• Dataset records
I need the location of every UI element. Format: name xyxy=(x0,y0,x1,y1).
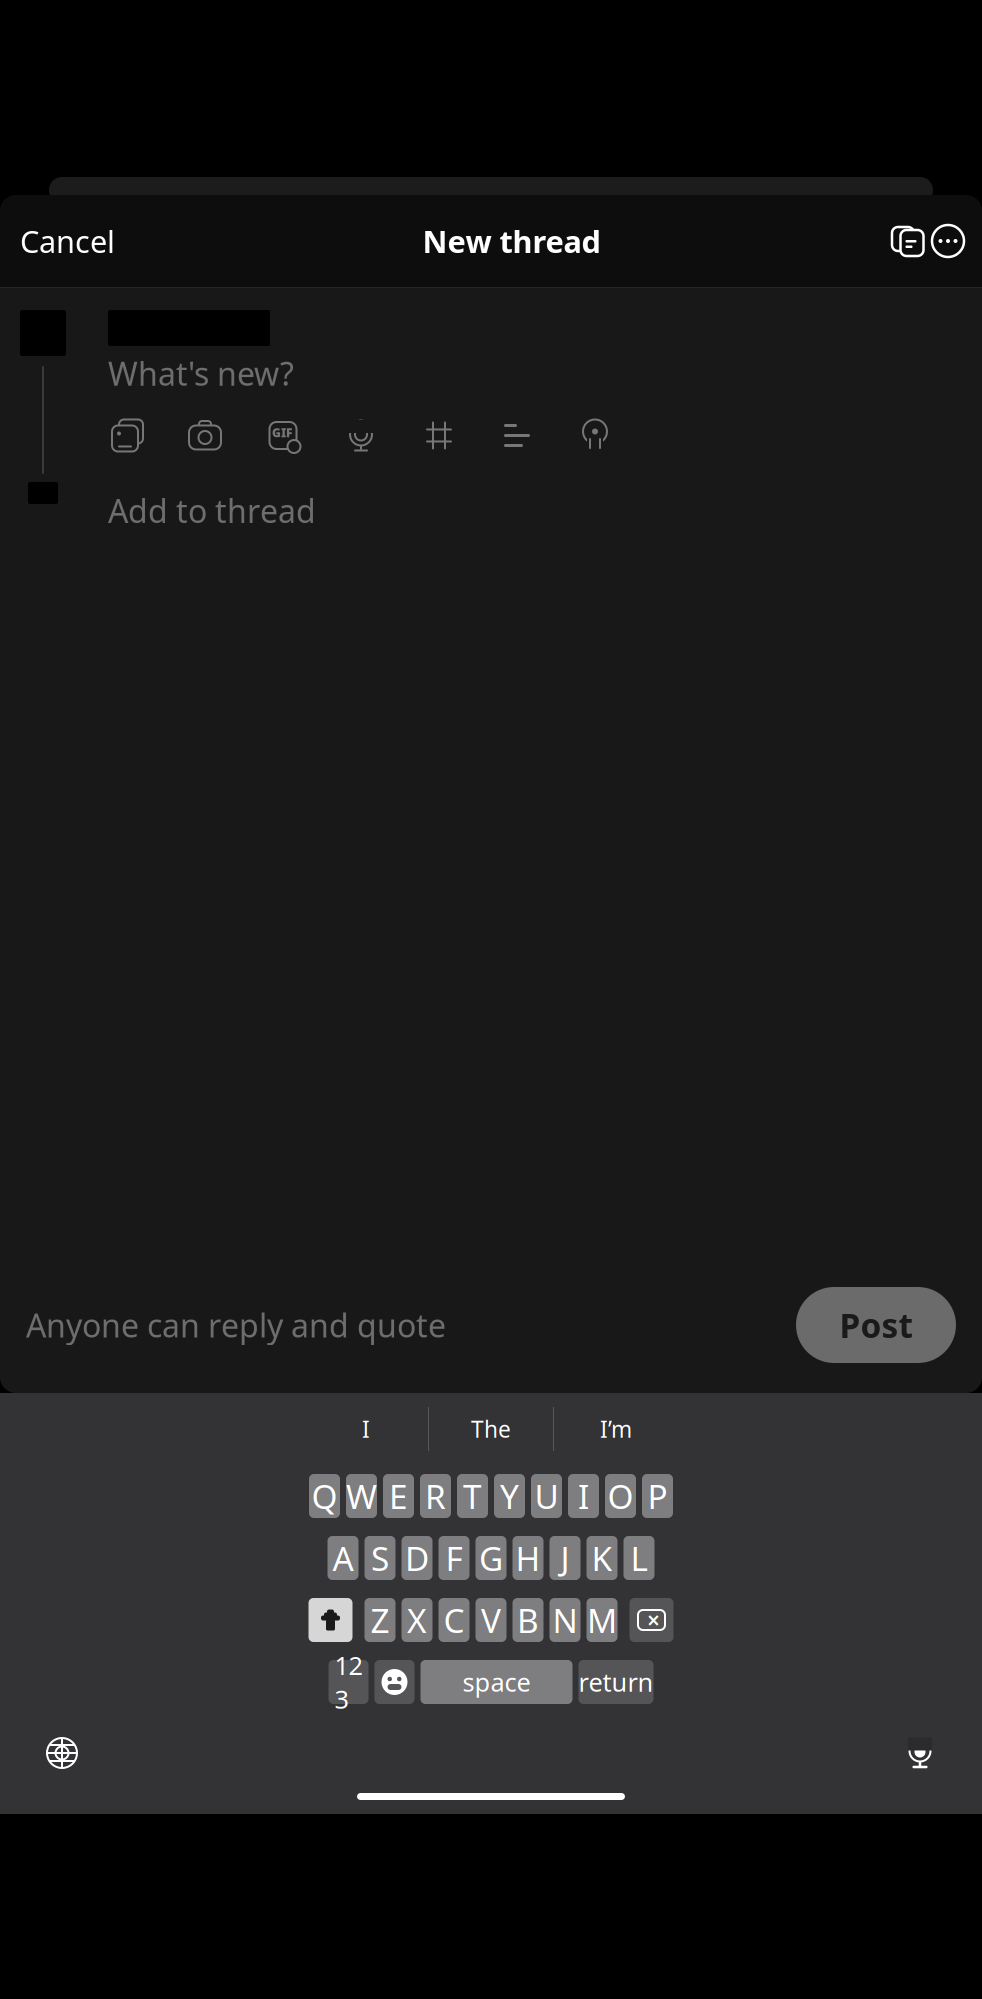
button[interactable]: Add location xyxy=(576,416,614,454)
button[interactable]: Emoji xyxy=(374,1660,414,1704)
staticText: R xyxy=(425,1474,446,1518)
button[interactable]: Anyone can reply and quote xyxy=(26,1304,446,1346)
button[interactable]: T xyxy=(457,1474,488,1518)
staticText: B xyxy=(517,1598,539,1642)
button[interactable]: I xyxy=(568,1474,599,1518)
staticText: Y xyxy=(500,1474,519,1518)
button[interactable]: H xyxy=(512,1536,544,1580)
staticText: Post xyxy=(840,1303,912,1347)
button[interactable]: E xyxy=(383,1474,414,1518)
staticText: M xyxy=(587,1598,617,1642)
button[interactable]: Z xyxy=(364,1598,396,1642)
button[interactable]: Q xyxy=(309,1474,340,1518)
button[interactable]: C xyxy=(438,1598,470,1642)
staticText: A xyxy=(332,1536,354,1580)
staticText: GIF xyxy=(272,424,292,440)
button[interactable]: Shift xyxy=(308,1598,352,1642)
staticText: 123 xyxy=(334,1648,362,1716)
button[interactable]: Record audio xyxy=(342,416,380,454)
button[interactable]: The xyxy=(429,1409,553,1449)
staticText: C xyxy=(444,1598,464,1642)
staticText: U xyxy=(534,1474,558,1518)
button[interactable]: Delete xyxy=(630,1598,674,1642)
button[interactable]: O xyxy=(605,1474,636,1518)
button[interactable]: I xyxy=(304,1409,428,1449)
button[interactable]: K xyxy=(586,1536,618,1580)
staticText: J xyxy=(560,1536,570,1580)
staticText: return xyxy=(578,1665,654,1699)
button[interactable]: Add to thread xyxy=(108,484,316,536)
staticText: L xyxy=(630,1536,648,1580)
button[interactable]: B xyxy=(512,1598,544,1642)
staticText: I xyxy=(578,1474,589,1518)
staticText: Anyone can reply and quote xyxy=(26,1304,446,1346)
staticText: K xyxy=(592,1536,612,1580)
staticText: New thread xyxy=(422,221,600,261)
staticText: D xyxy=(405,1536,429,1580)
staticText: Z xyxy=(370,1598,390,1642)
button[interactable]: V xyxy=(476,1598,506,1642)
staticText: Q xyxy=(312,1474,338,1518)
staticText: G xyxy=(479,1536,503,1580)
button[interactable]: D xyxy=(402,1536,432,1580)
staticText: O xyxy=(608,1474,634,1518)
button[interactable]: return xyxy=(578,1660,654,1704)
staticText: N xyxy=(552,1598,578,1642)
staticText: I xyxy=(362,1414,370,1444)
staticText: I’m xyxy=(600,1414,632,1444)
button[interactable]: R xyxy=(420,1474,451,1518)
button[interactable]: Next keyboard xyxy=(34,1725,90,1781)
staticText: S xyxy=(371,1536,389,1580)
button[interactable]: P xyxy=(642,1474,673,1518)
button[interactable]: F xyxy=(438,1536,470,1580)
button[interactable]: Add GIF xyxy=(264,416,302,454)
button[interactable]: I’m xyxy=(554,1409,678,1449)
button[interactable]: More options xyxy=(928,221,968,261)
button[interactable]: Add photo xyxy=(108,416,146,454)
button[interactable]: X xyxy=(402,1598,432,1642)
staticText: T xyxy=(463,1474,482,1518)
button[interactable]: space xyxy=(420,1660,572,1704)
button[interactable]: 123 xyxy=(328,1660,368,1704)
button[interactable]: S xyxy=(364,1536,396,1580)
staticText: Add to thread xyxy=(108,489,316,532)
button[interactable]: M xyxy=(586,1598,618,1642)
staticText: E xyxy=(389,1474,408,1518)
button[interactable]: Add poll xyxy=(498,416,536,454)
button[interactable]: Cancel xyxy=(0,212,135,270)
button[interactable]: W xyxy=(346,1474,377,1518)
button[interactable]: Add tag xyxy=(420,416,458,454)
staticText: What's new? xyxy=(108,352,294,394)
staticText: X xyxy=(407,1598,427,1642)
button[interactable]: N xyxy=(550,1598,580,1642)
button[interactable]: G xyxy=(476,1536,506,1580)
staticText: W xyxy=(346,1474,377,1518)
staticText: H xyxy=(516,1536,540,1580)
button[interactable]: J xyxy=(550,1536,580,1580)
staticText: space xyxy=(462,1665,530,1699)
button[interactable]: Y xyxy=(494,1474,525,1518)
staticText: Cancel xyxy=(20,221,115,261)
staticText: × xyxy=(647,1605,660,1635)
button[interactable]: U xyxy=(531,1474,562,1518)
staticText: V xyxy=(481,1598,501,1642)
staticText: F xyxy=(446,1536,462,1580)
staticText: P xyxy=(648,1474,668,1518)
button[interactable]: L xyxy=(624,1536,654,1580)
button[interactable]: Drafts xyxy=(888,221,928,261)
button[interactable]: Post xyxy=(796,1287,956,1363)
button[interactable]: Dictation xyxy=(892,1725,948,1781)
button[interactable]: Take photo xyxy=(186,416,224,454)
button[interactable]: A xyxy=(328,1536,358,1580)
staticText: The xyxy=(471,1414,511,1444)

• WORK TO COMPLETE
Using the entries above, state how many lines include the word "Anyone", with no other words.

• WORKED SOLUTION
2